Jesus challenged the connection between righteousness and property derived from Torah wisdom with the corollary that the poor were poor because they had not lived right and thus were unworthy children of Abraham. Many of the poor arrived at their state because of the system of double taxation, first to Rome and then to the temple. Rome enforced its tax by confiscating property. The temple had no authority to do the same but those who did not or could not pay became non-observant of Torah law, hence sinners and outcasts. By accepting the poor, Jesus, as one in touch with the Spirit of God, would have enabled the poor to see themselves differently. It is the same dynamic operative in his banqueting with outcasts.
The Peace Party
The application of Jesus' teaching to his social world is seen in the fact that his movement was the peace party within Palestine. Just as Jesus spoke of the imitatio dei as compassion, he also spoke of loving our enemies: "You have heard it said, love your neighbor," but I say to you, love your enemies." (TUB 150:8.2) "Love your neighbor" comes from the holiness code of the Torah and was understood within contemporary Judaism to mean, "Love your fellow member of the covenant," that is, "love your fellow Israelite." In this context, the opposite of neighbor is "non-Israelite," and so loving one's enemy must mean: "Love the non-Israelite enemy," including the gentile (Roman) occupiers.

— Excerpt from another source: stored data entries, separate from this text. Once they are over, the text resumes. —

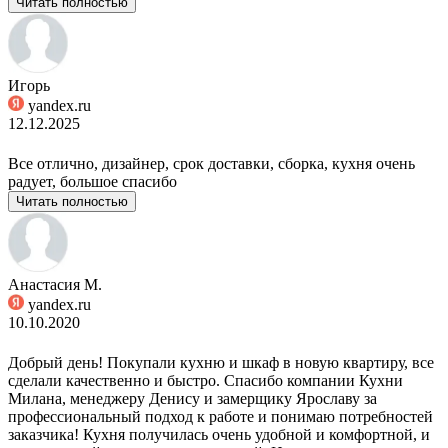
Читать полностью
Игорь
yandex.ru
12.12.2025
Все отлично, дизайнер, срок доставки, сборка, кухня очень
радует, большое спасибо
Читать полностью
Анастасия М.
yandex.ru
10.10.2020
Добрый день! Покупали кухню и шкаф в новую квартиру, все
сделали качественно и быстро. Спасибо компании Кухни
Милана, менеджеру Денису и замерщику Ярославу за
профессиональный подход к работе и понимаю потребностей
заказчика! Кухня получилась очень удобной и комфортной, и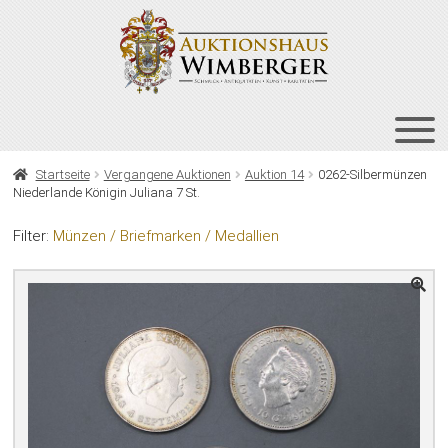
Zur
Zum
Navigation
Inhalt
springen
springen
HOME
Startseite
Vergangene Auktionen
Auktion 14
0262-Silbermünzen
Niederlande Königin Juliana 7 St.
UNT
AUKTIONEN
AUS
Filter:
Münzen / Briefmarken / Medallien
UNT
BIETEN
AUS
UNT
VERGANGENE AUKTIONEN
AUS
ÜBER UNS
KONTAKT
NEWSLETTER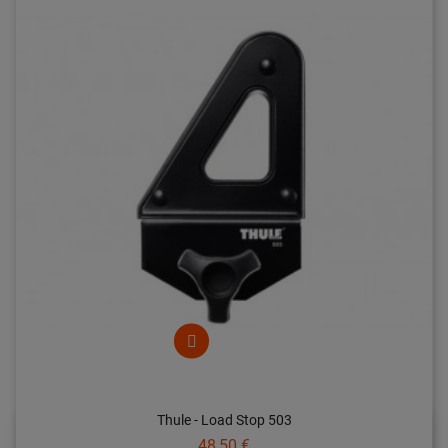
Thule - Load Stop 503
Prix
48,50 €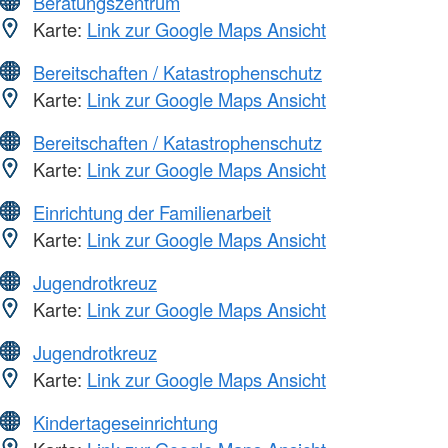
Beratungszentrum
Karte:
Link zur Google Maps Ansicht
Bereitschaften / Katastrophenschutz
Karte:
Link zur Google Maps Ansicht
Bereitschaften / Katastrophenschutz
Karte:
Link zur Google Maps Ansicht
Einrichtung der Familienarbeit
Karte:
Link zur Google Maps Ansicht
Jugendrotkreuz
Karte:
Link zur Google Maps Ansicht
Jugendrotkreuz
Karte:
Link zur Google Maps Ansicht
Kindertageseinrichtung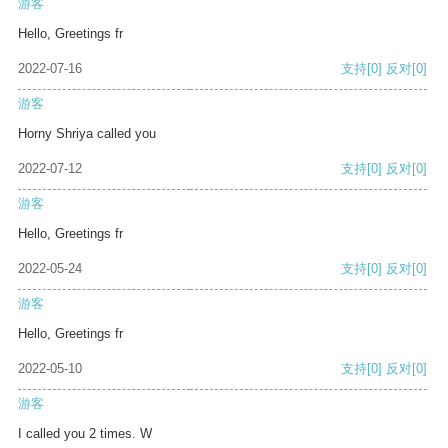
游客
Hello, Greetings fr
2022-07-16
支持
[0]
反对
[0]
游客
Horny Shriya called you
2022-07-12
支持
[0]
反对
[0]
游客
Hello, Greetings fr
2022-05-24
支持
[0]
反对
[0]
游客
Hello, Greetings fr
2022-05-10
支持
[0]
反对
[0]
游客
I called you 2 times. W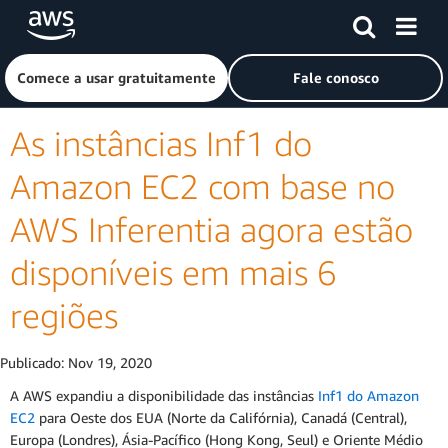
Pular para o conteúdo principal
Clique aqui para voltar à página inicial da Amazon Web Ser
Comece a usar gratuitamente
Fale conosco
As instâncias Inf1 do
Amazon EC2 com base no
AWS Inferentia agora estão
disponíveis em mais 6
regiões
Publicado:
Nov 19, 2020
A AWS expandiu a disponibilidade das instâncias
Inf1 do Amazon
EC2
para Oeste dos EUA (Norte da Califórnia), Canadá (Central),
Europa (Londres), Ásia-Pacífico (Hong Kong, Seul) e Oriente Médio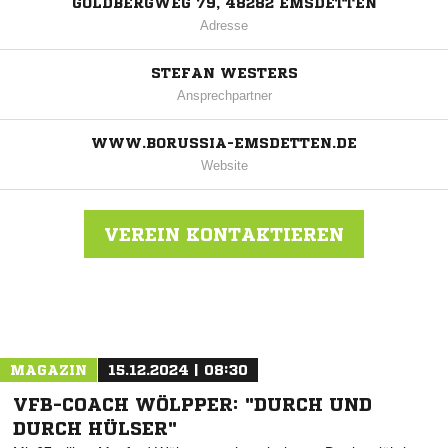
GOLDBERGWEG 79, 48282 EMSDETTEN
Adresse
STEFAN WESTERS
Ansprechpartner
WWW.BORUSSIA-EMSDETTEN.DE
Website
VEREIN KONTAKTIEREN
Nachricht an SV Borussia Emsdetten
MAGAZIN
15.12.2024 | 08:30
VFB-COACH WÖLPPER: "DURCH UND
DURCH HÜLSER"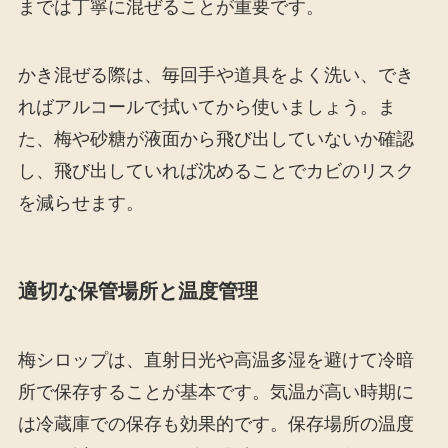
までは丁寧に混ぜることが重要です。
かき混ぜる際は、毎回手や道具をよく洗い、でき
ればアルコールで拭いてから使いましょう。ま
た、梅や砂糖が液面から飛び出していないか確認
し、飛び出していれば沈めることでカビのリスク
を減らせます。
適切な保管場所と温度管理
梅シロップは、直射日光や高温多湿を避けて冷暗
所で保存することが基本です。気温が高い時期に
は冷蔵庫での保存も効果的です。保存場所の温度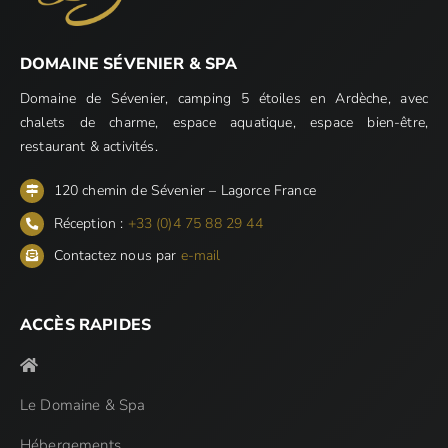
DOMAINE SÉVENIER & SPA
Domaine de Sévenier, camping 5 étoiles en Ardèche, avec
chalets de charme, espace aquatique, espace bien-être,
restaurant & activités.
120 chemin de Sévenier – Lagorce France
Réception :
+33 (0)4 75 88 29 44
Contactez nous par
e-mail
ACCÈS RAPIDES
Le Domaine & Spa
Hébergements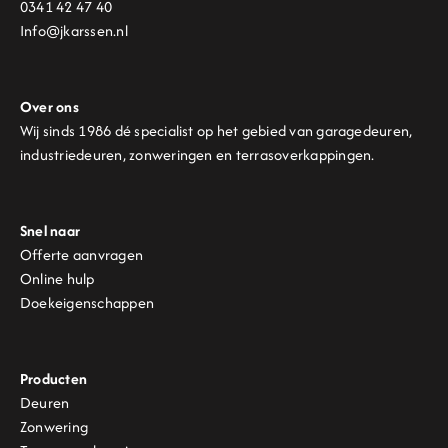
0341 42 47 40
Info@jkarssen.nl
Over ons
Wij sinds 1986 dé specialist op het gebied van garagedeuren,
industriedeuren, zonweringen en terrasoverkappingen.
Snel naar
Offerte aanvragen
Online hulp
Doekeigenschappen
Producten
Deuren
Zonwering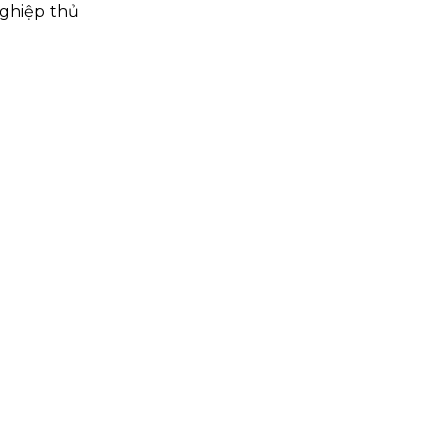
nghiệp thủ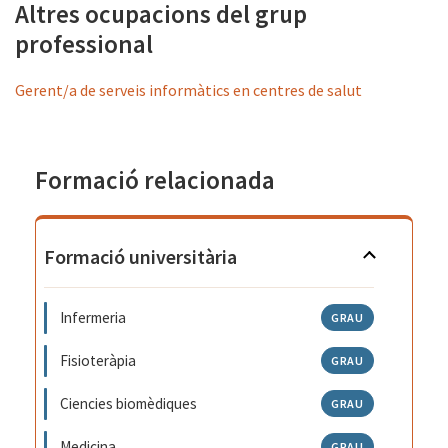
Altres ocupacions del grup
professional
Gerent/a de serveis informàtics en centres de salut
Formació relacionada
Formació universitària
Infermeria
GRAU
Fisioteràpia
GRAU
Ciencies biomèdiques
GRAU
Medicina
GRAU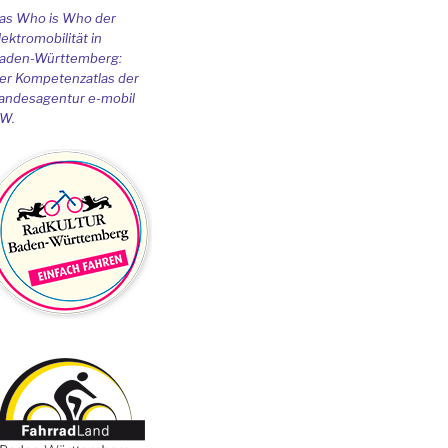
as Who is Who der
lektromobilität in
aden-Württemberg:
er Kompetenzatlas der
andesagentur e-mobil
W.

As the peace party in Palestine, the Jesus movement thus rejected the path of violent resistance to Rome. And the early church for the first three hundred years of its existence was pacifist.
The Jesus movement visibly and radically shattered the norms of the Jewish social world. Strikingly, the imitatio dei as "compassion" transcended the cultural distinction between Jew and Roman, righteous and outcast, men and women, rich and poor. The source of this radical relativizing of cultural distinctions is found in the charismatic grounding of the movement. Because Jesus saw God as gracious and embracing, the "children of God" could and did embrace those whom the politics of holiness excluded. The relationship to God was primary, not whether one was outcast, female, poor, or enemy. The experience of the Spirit disclosed the relativity--in a sense, the artificiality and arbitrariness--of cultural distinctions. The intense experience of the Spirit generated a new way of seeing and being which stood in sharp contrast to the boundaries and rivalries that were created by culture.
Spiritualization of central elements: In yet one other way the Jesus movement differed from the conventional wisdom of the Jewish social world. Specifically, Jesus denied that purity was a matter of externals, concerning pots or pans or hands, or whether one ate food that was untithed. True purity was internal. What mattered was an internal transformation, "purity of heart," which was possible even for those whom the social world placed beyond the pale. Similarly, the notion of righteousness was internalized. In The Urantia Book we have, Jesus said: "I declare it is not that which enters the body by the mouth or gains access to the mind through the eyes and ears, that defiles the man. Man is only defiled by that evil which may originate within the heart, and which finds expression in the words and deeds of such unholy persons. Do you not know it is from the heart that there come forth evil thoughts, wicked projects of murder, theft, and adulteries, together with jealousy, pride, anger, revenge, railings, and false witness? And it is just such things that defile men, and not that they eat bread with ceremonially unclean hands…."
The Pharisaic commissioners of the Jerusalem Sanhedrin were now almost convinced that Jesus must be apprehended on a charge of blasphemy or on one of flouting the sacred law of the Jews; wherefore their efforts to involve him in the discussion of, and possible attack upon, some of the traditions of the elders, or so-called oral laws of the nation. No matter how scarce water might be, these traditionally enslaved Jews would never fail to go through with the required ceremonial washing of the hands before every meal. It was their belief that "it is better to die than to transgress the commandments of the elders…All of this can the better be understood when it is recalled that these Jews looked upon eating with unwashed hands in the same light as commerce with a harlot, and both were equally punishable by excommunication. (TUB 153:3)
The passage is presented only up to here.